(wrote most of this last night, was too emotional to post it)
I don't have a phone anymore. Well, technically I still have a phone, but it won't ring if you call me because I don't have a phone number any longer. I called AT&T a few weeks ago to ask about canceling my service, and the guy told me to call back closer to my billing date since it's on the 7th of every month. I figured I could be without a phone for a day or two, since we're leaving on the 8th, and it wouldn't be a big deal. Apparently no longer having the phone number that I've had for 11 years was a bigger deal to my psyche than I thought it would be. (I obviously need to be less connected to stupid things, so this will be good for me.) When I called this afternoon the woman told me it'd be disconnected tonight. I panicked a little, but then forgot about it. Until we were at the bar waiting on the patio for a table. A little message popped up saying that there was no SIM card installed.
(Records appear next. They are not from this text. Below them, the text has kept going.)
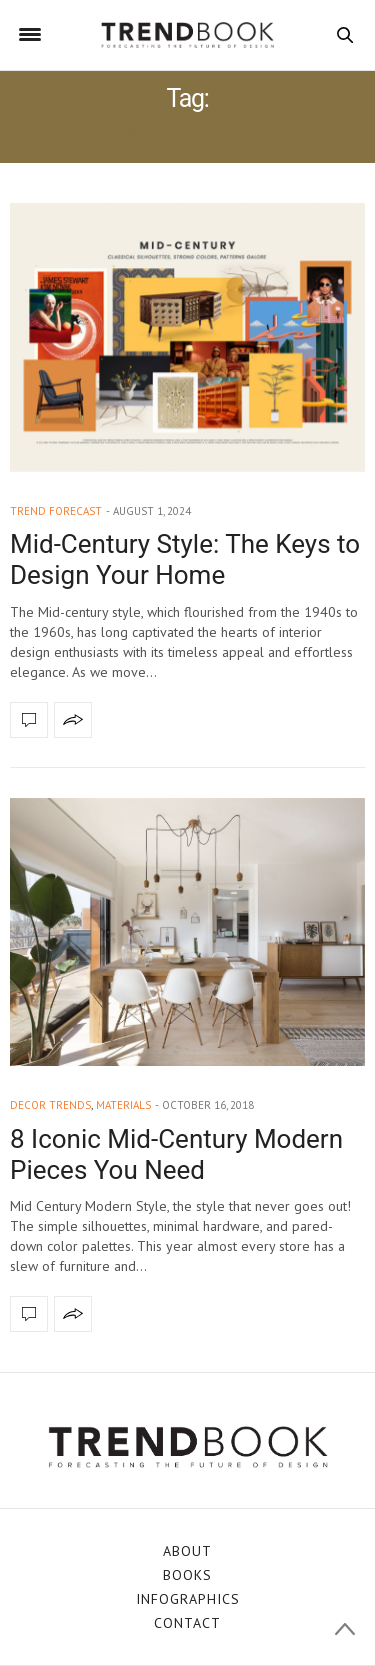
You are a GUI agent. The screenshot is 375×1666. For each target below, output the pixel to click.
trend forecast (56, 511)
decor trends (50, 1105)
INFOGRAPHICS (188, 1599)
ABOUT (187, 1551)
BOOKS (187, 1575)
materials (123, 1105)
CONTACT (187, 1623)
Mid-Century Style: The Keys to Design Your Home (185, 559)
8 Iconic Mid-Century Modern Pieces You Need (176, 1154)
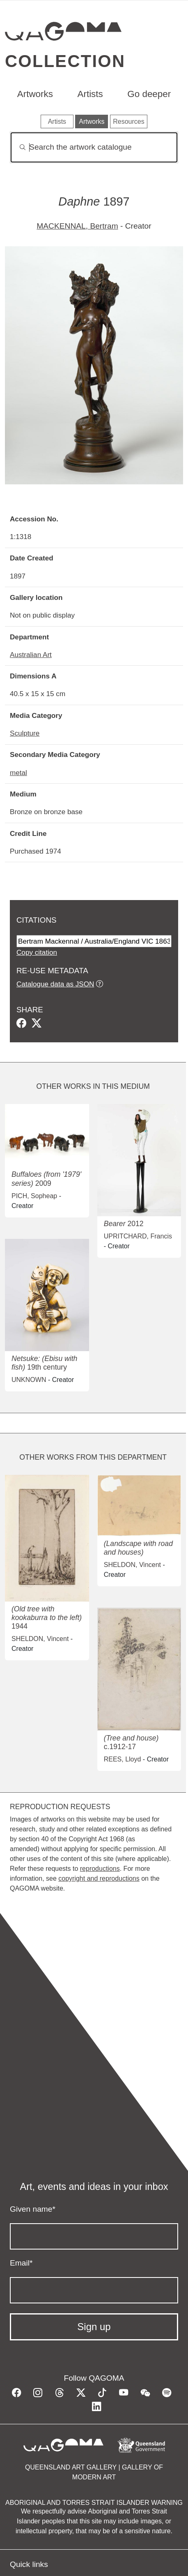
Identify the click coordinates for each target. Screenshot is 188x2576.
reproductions (100, 1868)
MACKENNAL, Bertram (77, 226)
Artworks (35, 94)
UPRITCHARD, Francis (138, 1236)
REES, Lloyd (122, 1759)
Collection (65, 61)
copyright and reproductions (98, 1878)
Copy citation (36, 952)
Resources (128, 121)
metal (18, 772)
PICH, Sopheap (34, 1195)
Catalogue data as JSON (55, 984)
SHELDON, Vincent (40, 1638)
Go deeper (149, 94)
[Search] (94, 147)
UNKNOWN (28, 1379)
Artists (90, 94)
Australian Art (31, 654)
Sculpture (24, 733)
All the sudden it hit me (it does that every now and then) that I'm moving to Africa in two days. Actually four, but I'm leaving home in two. I cried for about 3 minutes and then laughed. Most of the evening went like that; it'd hit me, I'd cry, and then start laughing.
That quote by Anais Nin, “and the day came when the risk to remain tight in a bud was more painful than the risk it took to blossom,” never quite hit home like it has in the last few weeks. I always appreciated it though I never understood why there was risk staying tight in a bud. But there is, and it's gotten painful. Whenever someone asks if I'm nervous, I think to myself that I'm more nervous about what my life would end up like if I stay put. Yes, I have lots of people that I love here, but my life would not be full of passion and adventure here. This experience is going to make my life intensely more rich. Simply put, when I was a baby, my parents did not dream of me growing up and being too scared to try new things.
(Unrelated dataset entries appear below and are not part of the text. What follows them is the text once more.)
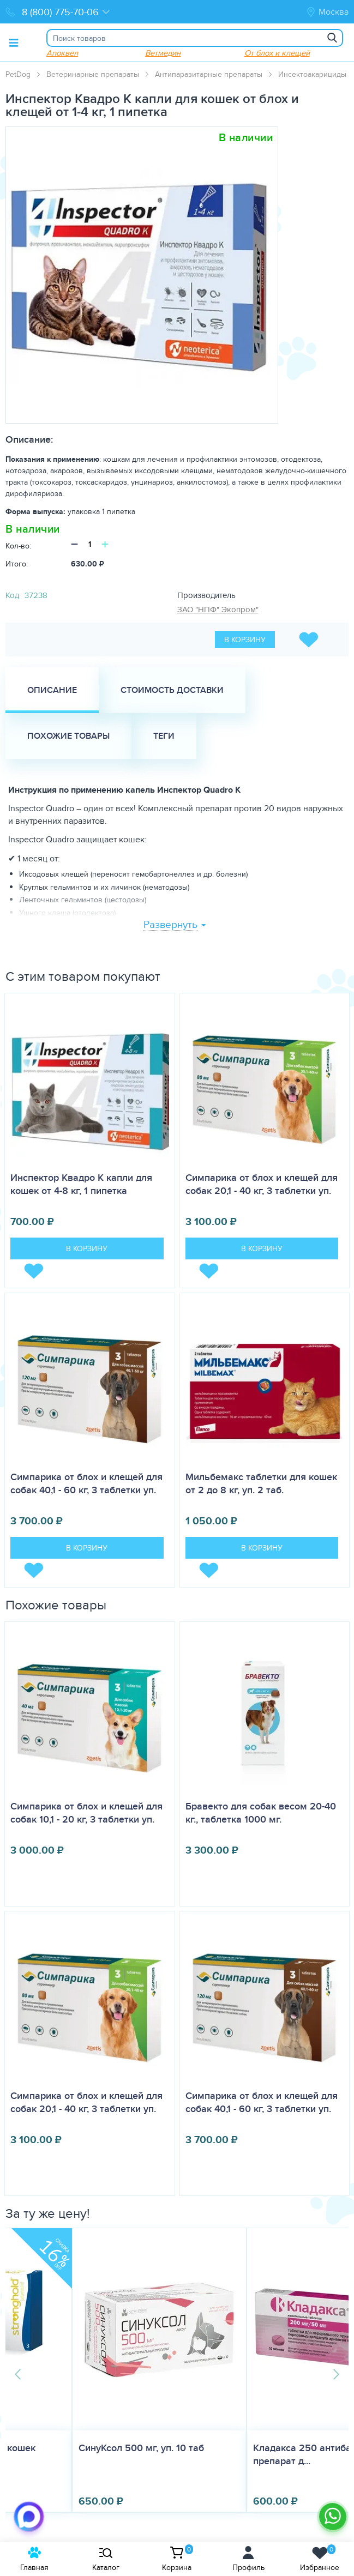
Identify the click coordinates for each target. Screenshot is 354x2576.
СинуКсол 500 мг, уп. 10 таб (77, 2447)
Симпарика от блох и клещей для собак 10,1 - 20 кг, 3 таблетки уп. (86, 1813)
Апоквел (62, 52)
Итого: (16, 563)
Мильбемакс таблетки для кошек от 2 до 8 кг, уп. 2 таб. (261, 1483)
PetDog (18, 74)
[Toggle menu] (13, 42)
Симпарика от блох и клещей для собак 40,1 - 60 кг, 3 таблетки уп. (86, 1483)
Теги (164, 735)
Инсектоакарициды (312, 74)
This morning after brunch my best friend noted that we were all standing around, avoiding getting in our cars to leave. She said she wanted to just keep standing there so I'd miss my plane, but I said that eventually she had to go home to Tampa and back to work and that would leave me in Gainesville, still not doing anything special.
5 comments:
Your post almost made me cry. I understand exactly how you feel. Whenever I start doubting myself and peace corps I think about what my life will be like if I don't go, and the answer is probably just like what it is right now and I want more than that. Stay strong and just get through the next few days and keep us posted! Good luck!
You have a lot of people following your blog that are rooting for you and understand your sentiments all too well. This will be an amazing adventure and an unmatched time in your life. I look forward to hearing and sharing stories, as I'm sure your family and friends do. Chin up! I am so excited for you!
So Liz, I could not totally sum up the feeling you just expressed in your blog. But now I understand exactly how I feel about this whole endeavor. Thanks lady. <3
That's a great quote, one of my favorites. My step-mom gave me a card with that quote on it the night I moved out of my parent's house. I was moving to the other side of the country, to somewhere that I didn't know, with no friends or family, and only the hope that college would bring great rewards. After reading it, I spent most of the night crying. It's taking that first step that's so painful, and so rewarding. Change is hard, as you know, but remember, you're just morning your old self. When you get on the plane to staging, and the adventure begins, you'll begin the celebration of your new self. The best part about blossoming is the release.
"[The boy] still had some doubts about the decision he had made. But he was able to understand one thing: making a decision is only the beginning of things. When someone makes a decision, he is really diving into a strong current that will carry him to places he had never dreamed of when he first made the decision." --The Alchemist
good luck, liz! If you haven't read Paulo Coehlo, let me know and I will make sure and send you a copy. If you have read it, read it again!